Bölüm 4 Dostluk

59 20 56
                                    

Hepimizin ağzı bir karış açık kalmıştı. Yani bu kadın Mert'in annesi miydi?  Aslında o kadar şaşırtıcı değil. Dikkatli bakınca birbirlerine gerçekten benzedikleri fark ediliyor. 

"Biliyorum bunlar sizin için çok şaşırtıcı ancak zamanla her şeyi anlayacaksınız. Şimdi bilmeniz gereken en önemli şeyse dördünüzün de birbirleriyle bağlı güçlerinizin olması. Her biriniz dört elementten birini kontrol edebilme yeteneğine sahipsiniz. Kızlar sizin hasta olmanızın sebebi ise dün geceki dövüşte ilk defa güçlerinizi kullanmanız. Merak etmeyin zamanla eski halinize döneceksiniz." Birbirimize bakakaldık. 

"Dört element mi? Hangi dört element?"

"9. sınıfta Kimya dersinde Aristo'nun dört element tanımını öğrendiniz değil mi?" hepimiz başımızı salladık. Bu iş nereye gidiyordu böyle?

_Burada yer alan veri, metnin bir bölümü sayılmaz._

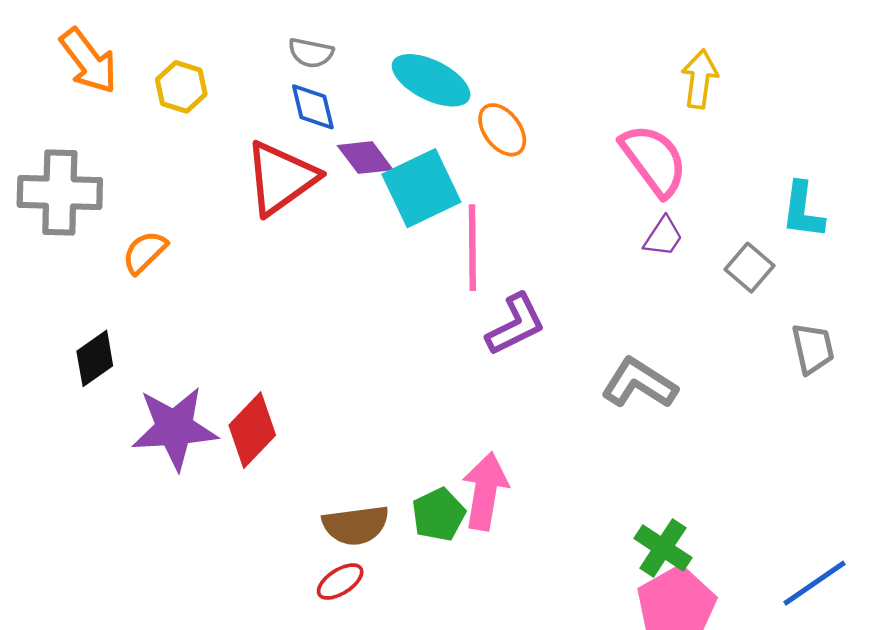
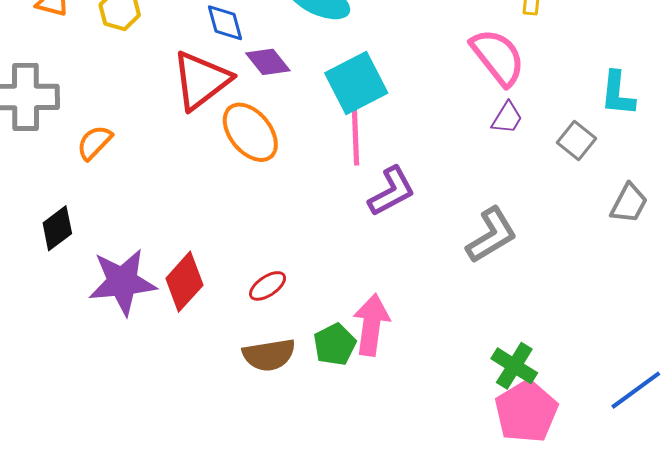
orange ellipse: (502, 130) -> (250, 132), moved, size x1.4
cyan square: (421, 188) -> (356, 83), moved
gray trapezoid: (813, 348) -> (629, 203), turned 42
gray L-shape: (639, 383) -> (492, 235), turned 118
red ellipse: (340, 582) -> (268, 286), moved

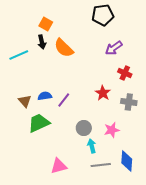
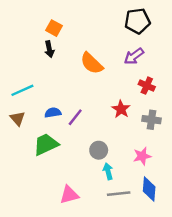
black pentagon: (103, 15) -> (137, 21), moved
orange semicircle: (64, 48) -> (92, 63), moved
cyan line: (19, 55) -> (22, 90), moved
brown triangle: (25, 101) -> (18, 118), moved
pink star: (112, 130) -> (142, 156), moved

"Bu tanım daha sonraları geçerliliğini yitirdi ancak belli bir yere kadar doğruydu. Maddeler değil belki ama insanların ruhlarının temeli dört elementten oluşuyor yani ateş, su, hava ve topraktan. İnsanlar bunun farkında olmasa da kişiliklerimiz dört elementten birinin etrafında şekilleniyor. Ama insanlar evrimleştikçe bunlar daha da gelişti ve bizim gibi bazı insanlar dört elementi kontrol etme yetisi kazandı ve sayımız gittikçe arttı. Sonunda o kadar çoğaldık ki sayımız binleri geçti. Artık kontrole sahip olanlar bir örgüt kurdu ve bizim gibiler tek bir çatı altında toplanıp birlik oldular ve kendilerine element koruyucuları ismini taktılar. Zaman geçtikçe sayımız arttı. Sonunda sizler gibi gücünden haberi olmayan gençleri bulmanın yolunu bulduk ve onlara eğitim vermeye başladık. " Nasıl yani bizim güçlerimiz mi vardı? Ve güçleri olanların kurduğu bir örgüt?  İşler iyice garipleşmeye başladı.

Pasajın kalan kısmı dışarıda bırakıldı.